The defendant sought to escape liability by relying on a none-month contractual defence and the one-year Hague-Visby Rules limitation defence and made an application for an order that the question of limitation defences be tried first.
Held: Application dismissed.
As a matter of case management and as an exercise of discretion it is not just and convenient to make the requested order of separate trials. In relation to costs, there is doubt as to the scope of the oral evidence and what directions the Court should give on witness statements if a separate trial is ordered. One example of the difficulty is that under both the nine-month limitation defence of cl 23 and under the 12-month limitation defence under art 3.6 of the Hague-Visby Rules, the question of the time when each container should have been delivered is vital for the calculation of whether the claim in relation to that container might be time-barred. The considerations on costs are further weighed against the defendant because of the uncertainty of the law. There is much learned literature on the matter of contractual shorter time limits being in conflict with the Hague-Visby Rules. In the absence of any binding authoritative statement from the highest court, it is likely that the first instance judgment after the separate trial on the limitation defences would have to be resolved, first by the Court of Appeal, and then by the Court of Final Appeal. Instead of costs being saved, the parties may well find that, as a result of the separate trial, more costs will be incurred. This involves not just additional costs but additional time and delay.

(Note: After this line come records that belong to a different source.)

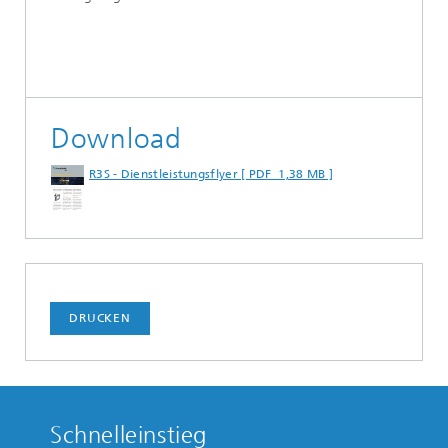
Download
R3S - Dienstleistungsflyer [ PDF 1,38 MB ]
DRUCKEN
Schnelleinstieg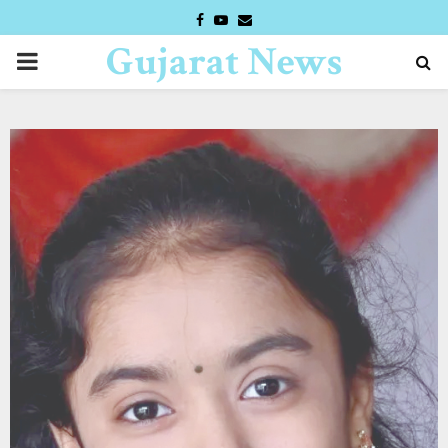
FACEBOOK
YOUTUBE
EMAIL
Gujarat News
PRIMARY
Desk
MENU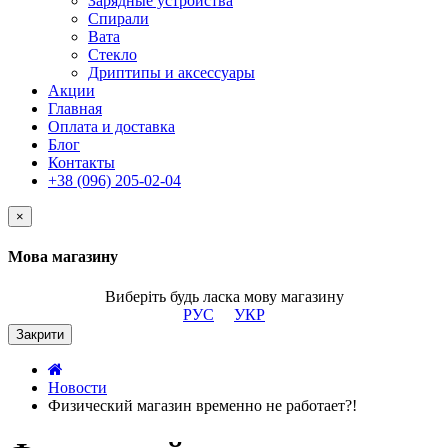
Зарядные устройства
Спирали
Вата
Стекло
Дриптипы и аксессуары
Акции
Главная
Оплата и доставка
Блог
Контакты
+38 (096) 205-02-04
×
Мова магазину
Виберіть будь ласка мову магазину
РУС
УКР
Закрити
Новости
Физический магазин временно не работает?!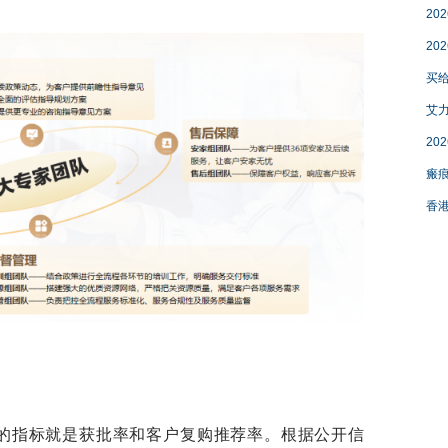
20
20
买
艾力
20
瘢痕
香港
指标就是获批率和客户复购推荐率。根据公开信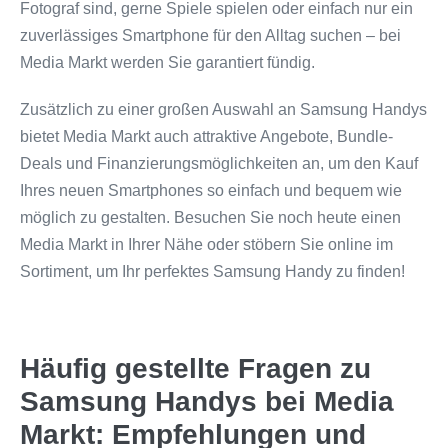
Fotograf sind, gerne Spiele spielen oder einfach nur ein
zuverlässiges Smartphone für den Alltag suchen – bei
Media Markt werden Sie garantiert fündig.
Zusätzlich zu einer großen Auswahl an Samsung Handys
bietet Media Markt auch attraktive Angebote, Bundle-
Deals und Finanzierungsmöglichkeiten an, um den Kauf
Ihres neuen Smartphones so einfach und bequem wie
möglich zu gestalten. Besuchen Sie noch heute einen
Media Markt in Ihrer Nähe oder stöbern Sie online im
Sortiment, um Ihr perfektes Samsung Handy zu finden!
Häufig gestellte Fragen zu
Samsung Handys bei Media
Markt: Empfehlungen und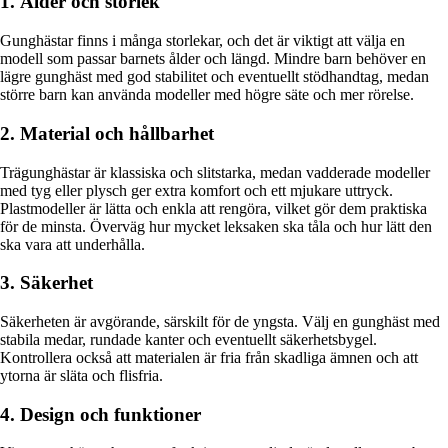
1. Ålder och storlek
Gunghästar finns i många storlekar, och det är viktigt att välja en
modell som passar barnets ålder och längd. Mindre barn behöver en
lägre gunghäst med god stabilitet och eventuellt stödhandtag, medan
större barn kan använda modeller med högre säte och mer rörelse.
2. Material och hållbarhet
Trägunghästar är klassiska och slitstarka, medan vadderade modeller
med tyg eller plysch ger extra komfort och ett mjukare uttryck.
Plastmodeller är lätta och enkla att rengöra, vilket gör dem praktiska
för de minsta. Överväg hur mycket leksaken ska tåla och hur lätt den
ska vara att underhålla.
3. Säkerhet
Säkerheten är avgörande, särskilt för de yngsta. Välj en gunghäst med
stabila medar, rundade kanter och eventuellt säkerhetsbygel.
Kontrollera också att materialen är fria från skadliga ämnen och att
ytorna är släta och flisfria.
4. Design och funktioner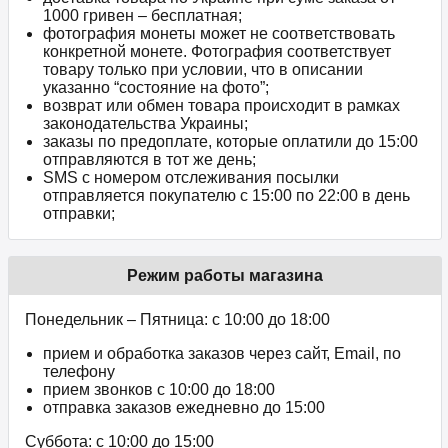
1000 гривен – бесплатная;
фотография монеты может не соответствовать
конкретной монете. Фотография соответствует
товару только при условии, что в описании
указанно “состояние на фото”;
возврат или обмен товара происходит в рамках
законодательства Украины;
заказы по предоплате, которые оплатили до 15:00
отправляются в тот же день;
SMS с номером отслеживания посылки
отправляется покупателю с 15:00 по 22:00 в день
отправки;
Режим работы магазина
Понедельник – Пятница: с 10:00 до 18:00
прием и обработка заказов через сайт, Email, по
телефону
прием звонков c 10:00 до 18:00
отправка заказов ежедневно до 15:00
Суббота: с 10:00 до 15:00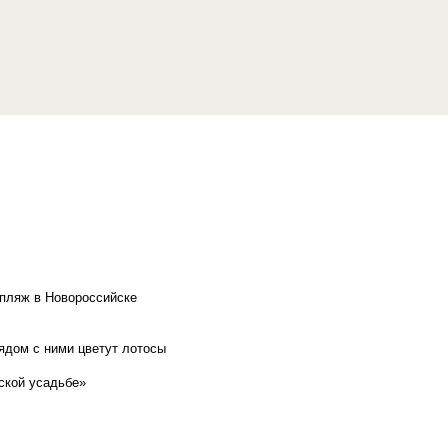
 пляж в Новороссийске
рядом с ними цветут лотосы
ской усадьбе»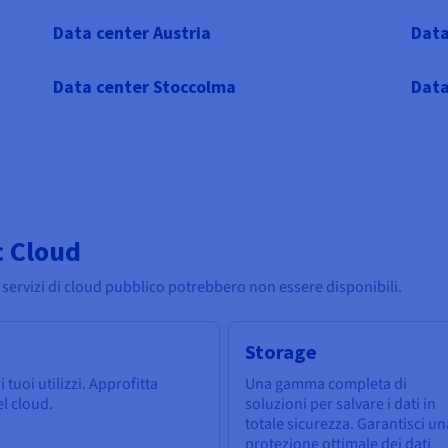
Data center Austria
Data
Data center Stoccolma
Data
c Cloud
 servizi di cloud pubblico potrebbero non essere disponibili.
Storage
 tuoi utilizzi. Approfitta
Una gamma completa di
del cloud.
soluzioni per salvare i dati in
totale sicurezza. Garantisci un
protezione ottimale dei dati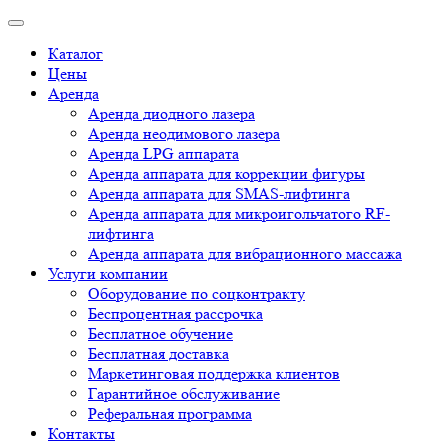
Каталог
Цены
Аренда
Аренда диодного лазера
Аренда неодимового лазера
Аренда LPG аппарата
Аренда аппарата для коррекции фигуры
Аренда аппарата для SMAS-лифтинга
Аренда аппарата для микроигольчатого RF-
лифтинга
Аренда аппарата для вибрационного массажа
Услуги компании
Оборудование по соцконтракту
Беспроцентная рассрочка
Бесплатное обучение
Бесплатная доставка
Маркетинговая поддержка клиентов
Гарантийное обслуживание
Реферальная программа
Контакты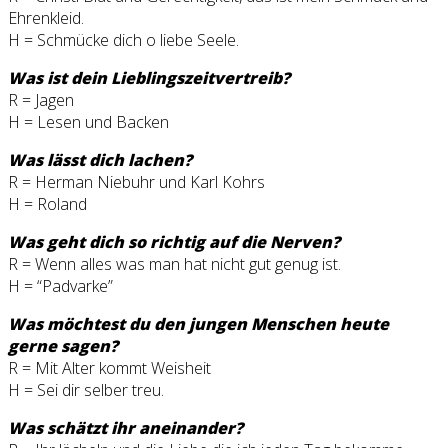
Ehrenkleid.
H = Schmücke dich o liebe Seele.
Was ist dein Lieblingszeitvertreib?
R = Jagen
H = Lesen und Backen
Was lässt dich lachen?
R = Herman Niebuhr und Karl Kohrs
H = Roland
Was geht dich so richtig auf die Nerven?
R = Wenn alles was man hat nicht gut genug ist.
H = “Padvarke”
Was möchtest du den jungen Menschen heute
gerne sagen?
R = Mit Alter kommt Weisheit
H = Sei dir selber treu.
Was schätzt ihr aneinander?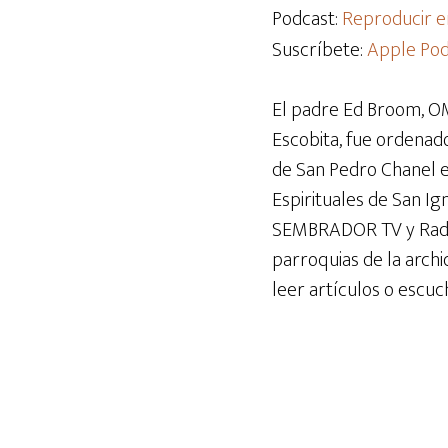
audio
Podcast:
Reproducir e
Suscríbete:
Apple Pod
El padre Ed Broom, OM
Escobita, fue ordenado
de San Pedro Chanel en 
Espirituales de San I
SEMBRADOR TV y Radio 
parroquias de la archi
leer artículos o escuc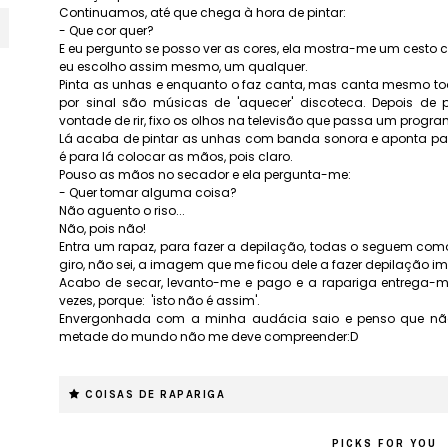
Continuamos, até que chega à hora de pintar:
- Que cor quer?
E eu pergunto se posso ver as cores, ela mostra-me um cesto c
eu escolho assim mesmo, um qualquer.
Pinta as unhas e enquanto o faz canta, mas canta mesmo t
por sinal são músicas de 'aquecer' discoteca. Depois de 
vontade de rir, fixo os olhos na televisão que passa um progra
Lá acaba de pintar as unhas com banda sonora e aponta pa
é para lá colocar as mãos, pois claro.
Pouso as mãos no secador e ela pergunta-me:
- Quer tomar alguma coisa?
Não aguento o riso...
Não, pois não!
Entra um rapaz, para fazer a depilação, todas o seguem como
giro, não sei, a imagem que me ficou dele a fazer depilação i
Acabo de secar, levanto-me e pago e a rapariga entrega-m
vezes, porque: 'isto não é assim'.
Envergonhada com a minha audácia saio e penso que nã
metade do mundo não me deve compreender:D
COISAS DE RAPARIGA
PICKS FOR YOU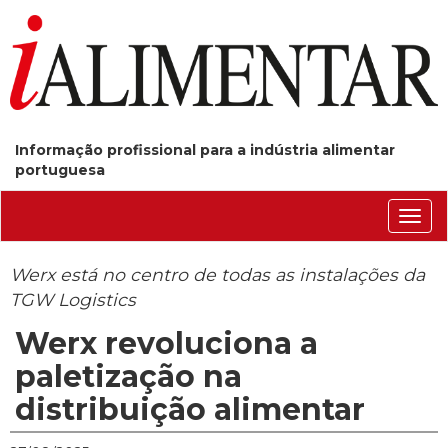
Informação profissional para a indústria alimentar
portuguesa
Conm
nave
Werx está no centro de todas as instalações da
TGW Logistics
Werx revoluciona a
paletização na
distribuição alimentar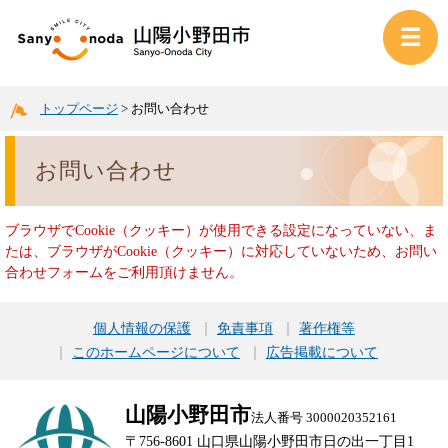
トップページ
>
お問い合わせ
お問い合わせ
ブラウザでCookie（クッキー）が使用できる設定になっていない、ま
たは、ブラウザがCookie（クッキー）に対応していないため、お問い
合わせフォームをご利用頂けません。
個人情報の保護
免責事項
著作権等
このホームページについて
広告掲載について
山陽小野田市
法人番号 3000020352161
〒756-8601 山口県山陽小野田市日の出一丁目1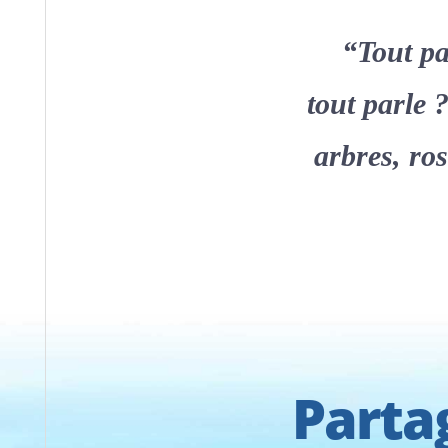
“
Tout pa
tout parle 
arbres, ros
Parta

In the event, if the defendant failed on the two limitation defences after the matter had been contested all the way to the Court of Final Appeal, the plaintiff would suffer greatly by the delay caused by a separate trial ordered by the Court. Even on the best case of the defendant, seven containers or five bills of lading would not be caught by the Hague-Visby Rules 12-month limitation defence. There is no certainty or even a very strong likelihood that the defendant will succeed on the nine-month contractual defence. The Court is being asked to take a risk on this application. The Court should decline to take this risk. It is a recipe for injustice and inconvenience.